You stated that the existence of God could not be proved and then you claimed to have proved it. How can I make the contradiction any clearer to you? Further, you stated that for the existence of God to be provable would be a violation of God’s New Covenant. Then you claimed you had proved the existence of God. Has God then allowed you to violate or find a loophole in his covenant?

Nothing to forgive, I’m happy to be interrogated - as seems to be the norm for this forum anyways :smiley:

From this I mean in the sense that unprovability tends to suggest non-existence to the same degree as it does for the “flying spaghetti monster”, if you’re familiar with the thought experiment. I only use the mild language of “suggest” because “absence of evidence isn’t evidence of absence” - there’s no hard proof of absence just from unprovability, only the critical issue of “unfalsifiability” that science necessitates for any acceptable line of inquiry towards legitimate knowledge. It’s still a significantly serious issue, but from the above quote I just mean that when something is unprovable, generally it’s as easily dismissable as anything that’s trivially posited - even if “it’s supposed to be unprovable”.

I just mean in the general sense that if something is unprovable, it doesn’t necessarily exist. Using modal logic terminology, at best this allows “possible” existence, and possibility is what’s known as “sufficient” for the property of existence. This is as opposed to necessitating existence, which is what’s needed for a full proof of something.

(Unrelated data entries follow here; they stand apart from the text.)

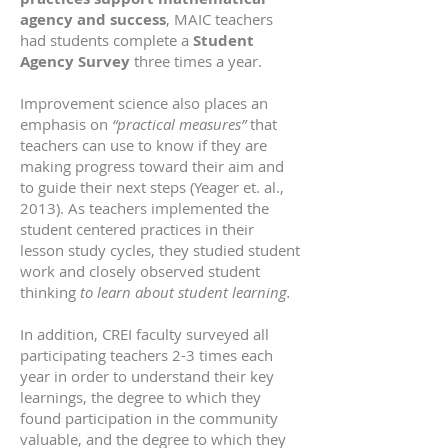
agency and success
, MAIC teachers
had students complete a
Student
Agency Survey
three times a year.
Improvement science also places an
emphasis on
“practical measures”
that
teachers can use to know if they are
making progress toward their aim and
to guide their next steps (Yeager et. al.,
2013). As teachers implemented the
student centered practices in their
lesson study cycles, they studied student
work and closely observed student
thinking
to learn about student learning.
In addition, CREI faculty surveyed all
participating teachers 2-3 times each
year in order to understand their key
learnings, the degree to which they
found participation in the community
valuable, and the degree to which they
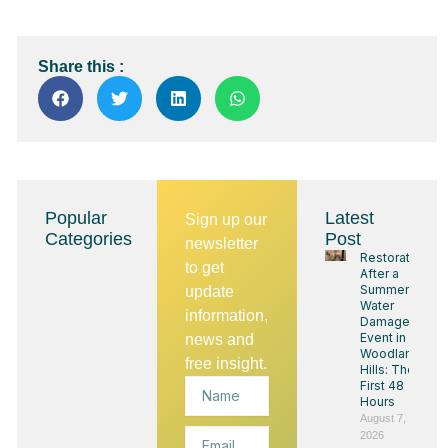
Share this :
Popular
Latest
Sign up our
Categories
Post
newsletter
Restoration
to get
After a
Summer
update
Water
information,
Damage
Event in
news and
Woodland
free insight.
Hills: The
Name
First 48
Hours
August 7,
Email
2026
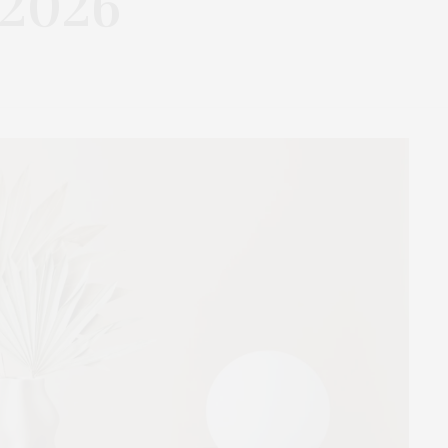
.2026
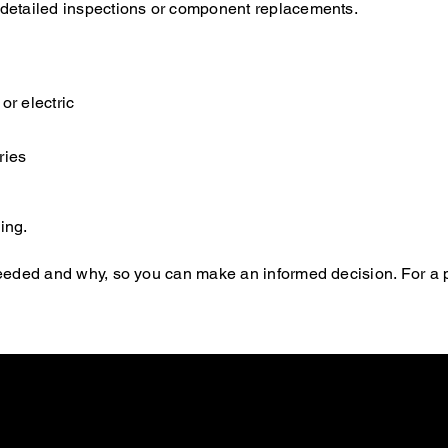
e detailed inspections or component replacements.
or electric
ries
ing.
s needed and why, so you can make an informed decision. For a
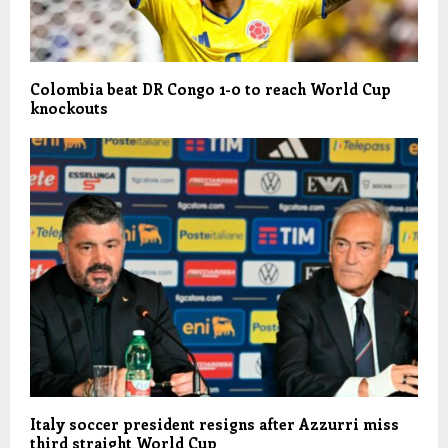
Colombia beat DR Congo 1-0 to reach World Cup
knockouts
Italy soccer president resigns after Azzurri miss
third straight World Cup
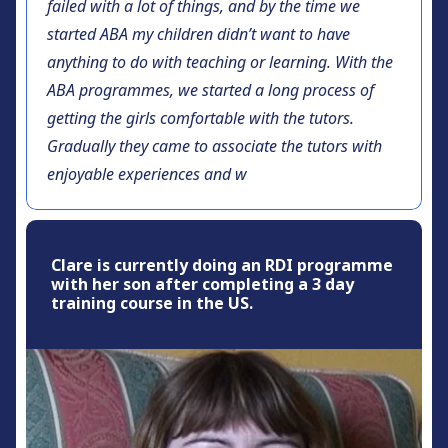
failed with a lot of things, and by the time we
started ABA my children didn’t want to have
anything to do with teaching or learning. With the
ABA programmes, we started a long process of
getting the girls comfortable with the tutors.
Gradually they came to associate the tutors with
enjoyable experiences and w
Clare is currently doing an RDI programme
with her son after completing a 3 day
training course in the US.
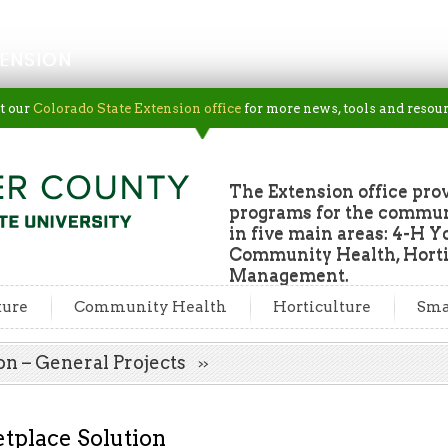
ENSION
t our
Colorado State Extension office
for more news, tools and resour
The Extension office pro
programs for the commun
in five main areas: 4-H Y
Community Health, Horti
Management.
ture
Community Health
Horticulture
Sma
on – General Projects
tplace Solution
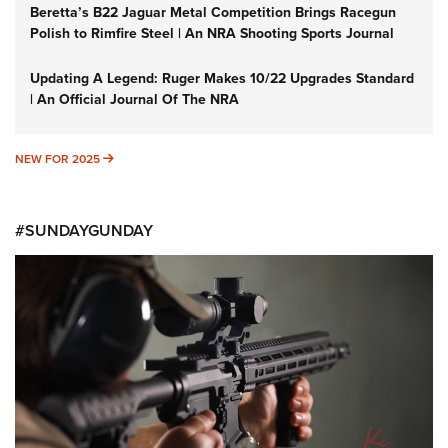
Beretta’s B22 Jaguar Metal Competition Brings Racegun
Polish to Rimfire Steel | An NRA Shooting Sports Journal
Updating A Legend: Ruger Makes 10/22 Upgrades Standard
| An Official Journal Of The NRA
NEW FOR 2025
NEW FOR 2025
#SUNDAYGUNDAY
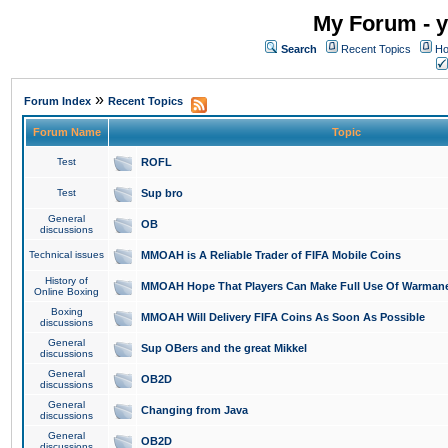
My Forum - y
Search
Recent Topics
Ho
»
Forum Index
Recent Topics
Forum Name
Topic
Test
ROFL
Test
Sup bro
General
OB
discussions
Technical issues
MMOAH is A Reliable Trader of FIFA Mobile Coins
History of
MMOAH Hope That Players Can Make Full Use Of Warman
Online Boxing
Boxing
MMOAH Will Delivery FIFA Coins As Soon As Possible
discussions
General
Sup OBers and the great Mikkel
discussions
General
OB2D
discussions
General
Changing from Java
discussions
General
OB2D
discussions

I’ll keep you in suspense until we’ve sufficiently covered your argument, but I can tell you I’ve mentioned and argued my proof on several occasions on this forum over the years. I’ll link to a thread that mentions this proof if you want.

felix dacat,

I stated:

“In conclusion, if God did not want us to do something, in this case, prove or disprove his existence, it would follow that because of his prevention, his existence would be demonstrated.”

It is not my or even a fault that this conversely is the or a logical conclusion of my argument. As I’ve stated, my argument is made upon the basis of Biblical consistency (or lack thereof). If in terms of logic, I identified a “loophole” or inconsistency, it doesn’t mean that God allowed me to, it just means that there is one, which is nothing new.

Perhaps the fault is mine, for not going into more detail regarding the apparently contradictory conclusion to my argument. I just took it as a given that I would be understood.

I have amended the conclusion of my argument, taking what you’ve said into consideration.


Thanks for elaborating, that makes things much clearer. The points you make are valid, I have nothing to add to them.

Please provide the link to your argument.

People throughout the ages belonged to one community or another and these communities worked out what is right and wrong, based on past experience. They developed a mythic language to carry their meaning and people identified with it for centuries. There is no doubt that human beings can be hypocritical or evil, but that doesn’t have anything to do with religion per se. It is human behaviour.

If the various religious denominations differ as widely as you said, then we have to decide between them, but my observation is that there is no big difference between the wisdom traditions that value peace. The stories may differ, but the meaning is often very similar. Scripture is almost always stories, symbolically explaining the cosmology behind them, giving us lessons in the best way we have. The fact that we have lost that way of listening and wander through life without true orientation is something that these myths have warned against.